Tahereh Moradi, PhD, associate professor of epidemiology at the Karolinska Institute in Stockholm, and colleagues analyzed data from 1,263,358 children born in Sweden between 1992 and 2004. Researchers followed children from birth until diagnosis of type 1 diabetes, emigration, death or end of follow-up in 2009, whichever occurred first. Researchers calculated BMI for the first trimester of the mother’s pregnancy.

During the study period, 5,771 children were diagnosed with type 1 diabetes. Of those, 4,879 had parents born in Sweden, 5,155 had parents born within the Nordic countries and 322 had parents born outside of Nordic countries.

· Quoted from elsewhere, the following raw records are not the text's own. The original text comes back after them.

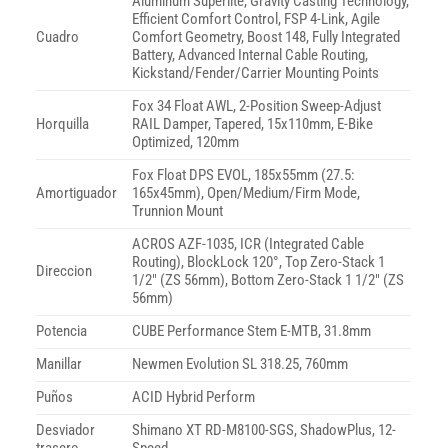
Aluminum Superlite, Gravity Casting Technology,
Efficient Comfort Control, FSP 4-Link, Agile
Cuadro
Comfort Geometry, Boost 148, Fully Integrated
Battery, Advanced Internal Cable Routing,
Kickstand/Fender/Carrier Mounting Points
Fox 34 Float AWL, 2-Position Sweep-Adjust
Horquilla
RAIL Damper, Tapered, 15x110mm, E-Bike
Optimized, 120mm
Fox Float DPS EVOL, 185x55mm (27.5:
Amortiguador
165x45mm), Open/Medium/Firm Mode,
Trunnion Mount
ACROS AZF-1035, ICR (Integrated Cable
Routing), BlockLock 120°, Top Zero-Stack 1
Direccion
1/2″ (ZS 56mm), Bottom Zero-Stack 1 1/2″ (ZS
56mm)
Potencia
CUBE Performance Stem E-MTB, 31.8mm
Manillar
Newmen Evolution SL 318.25, 760mm
Puños
ACID Hybrid Perform
Desviador
Shimano XT RD-M8100-SGS, ShadowPlus, 12-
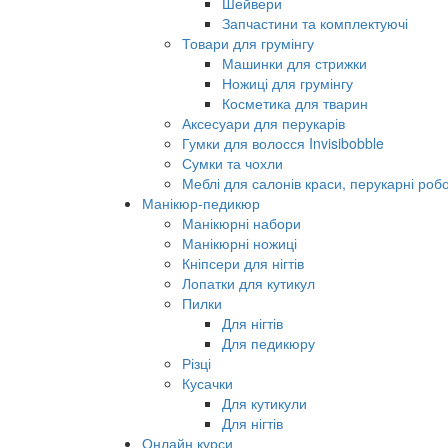
Шейвери
Запчастини та комплектуючі
Товари для грумінгу
Машинки для стрижки
Ножиці для грумінгу
Косметика для тварин
Аксесуари для перукарів
Гумки для волосся Invisibobble
Сумки та чохли
Меблі для салонів краси, перукарні робо
Манікюр-педикюр
Манікюрні набори
Манікюрні ножиці
Кніпсери для нігтів
Лопатки для кутикул
Пилки
Для нігтів
Для педикюру
Різці
Кусачки
Для кутикули
Для нігтів
Онлайн курси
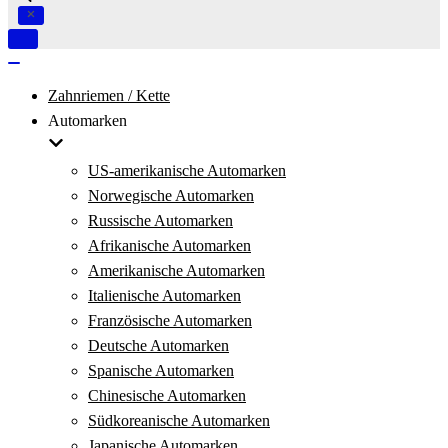
Navigation
umschalten
Navigation
umschalten
Zahnriemen / Kette
Automarken
US-amerikanische Automarken
Norwegische Automarken
Russische Automarken
Afrikanische Automarken
Amerikanische Automarken
Italienische Automarken
Französische Automarken
Deutsche Automarken
Spanische Automarken
Chinesische Automarken
Südkoreanische Automarken
Japanische Automarken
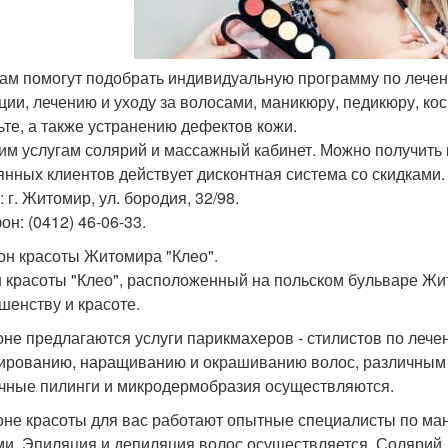
 вам помогут подобрать индивидуальную программу по лечен
ции, лечению и уходу за волосами, маникюру, педикюру, кос
ьте, а также устранению дефектов кожи.
им услугам солярий и массажный кабинет. Можно получить 
янных клиентов действует дисконтная система со скидками.
 г. Житомир, ул. бородия, 32/98.
он: (0412) 46-06-33.
лон красоты Житомира "Клео".
 красоты "Клео", расположенный на польском бульваре Жит
шенству и красоте.
оне предлагаются услуги парикмахеров - стилистов по лече
ированию, наращиванию и окрашиванию волос, различным 
чные пилинги и микродермобразия осуществляются.
оне красоты для вас работают опытные специалисты по мани
ми. Эпиляция и депиляция волос осуществляется. Солярий. С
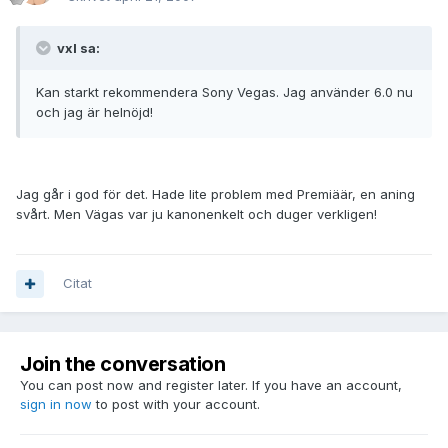
vxl sa:
Kan starkt rekommendera Sony Vegas. Jag använder 6.0 nu
och jag är helnöjd!
Jag går i god för det. Hade lite problem med Premiäär, en aning
svårt. Men Vägas var ju kanonenkelt och duger verkligen!
Citat
Join the conversation
You can post now and register later. If you have an account,
sign in now
to post with your account.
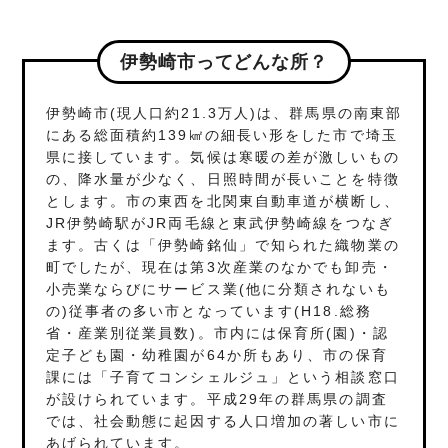
伊勢崎市ってどんな所？
伊勢崎市(現人口約21.3万人)は、群馬県の南東部
にある総面積約139㎢の細長い形をした市で埼玉
県に接しています。気候は寒暖の差が激しいもの
の、降水量が少なく、日照時間が長いことを特徴
とします。市の東西を北関東自動車道が横断し、
JR伊勢崎駅がJR両毛線と東武伊勢崎線をつなぎ
ます。古くは「伊勢崎銘仙」で知られた織物業の
町でしたが、現在は第3次産業のなかでも卸売・
小売業ならびにサービス業(他に分類されないも
の)従事者の多い市となっています(H18.総務
省・産業別従業員数)。市内には保育所(園)・認
定子ども園・幼稚園が64か所もあり、市の保育
課には「子育てコンシェルジュ」という相談窓口
が設けられています。平成29年の群馬県の調査
では、社会動態に起因する人口増加の著しい市に
あげられています。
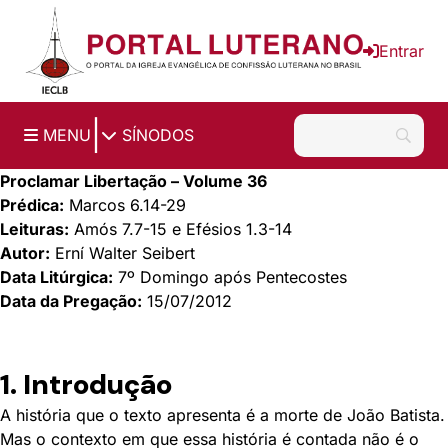
Ir para o conteúdo principal
Entrar
|
MENU
SÍNODOS
Proclamar Libertação – Volume 36
Prédica:
Marcos 6.14-29
Leituras:
Amós 7.7-15 e Efésios 1.3-14
Autor:
Erní Walter Seibert
Data Litúrgica:
7º Domingo após Pentecostes
Data da Pregação:
15/07/2012
1. Introdução
A história que o texto apresenta é a morte de João Batista.
Mas o contexto em que essa história é contada não é o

After adjustment for other factors, there was an increased risk for type 1 diabetes in the offspring of mothers without diabetes but with an increased first trimester BMI, regardless of parental country of birth (P = .001 for Nordic parents and P = .008 for non-Nordic parents). However, the magnitude of risk varied by ethnicity. Offspring of Nordic mothers with obesity had a 25% higher incidence rate ratio (IRR) for type 1 diabetes compared with offspring of women with normal BMI, whereas offspring of mothers with obesity from non-Nordic countries had a 67% higher IRR for the disease compared with the offspring of mothers with normal BMI, according to researchers.

In contrast, first trimester maternal overweight and obesity were associated with a decreased risk for type 1 diabetes in participants whose mothers had diabetes (maternal BMI ≥ 30 kg/m2; IRR = 0.58; 95% CI, 0.41-0.82), but that risk was reduced for participants of mothers with diabetes who were born in a Nordic country.

“The finding that first-trimester maternal obesity was a risk factor for type 1 diabetes only in offspring of parents without diabetes, and with no further increment in risk in offspring of parents with diabetes, clearly suggests that heredity for type 1 diabetes is the strongest risk factor of the two for development of type 1 diabetes in the next generation,” the researchers wrote.

Children of Nordic mothers with type 1, type 2 or gestational diabetes had about a three times higher risk for developing type 1 diabetes compared with the offspring of nondiabetic mothers after adjustment for parental diabetes, first trimester maternal BMI, smoking habits and other factors, according to researchers.

“Prevention of overweight and obesity in women of reproductive age may contribute to a decreased incidence of type 1 diabetes,” the researchers wrote. – by Regina Schaffer

Disclosure: The researchers report no relevant financial disclosures.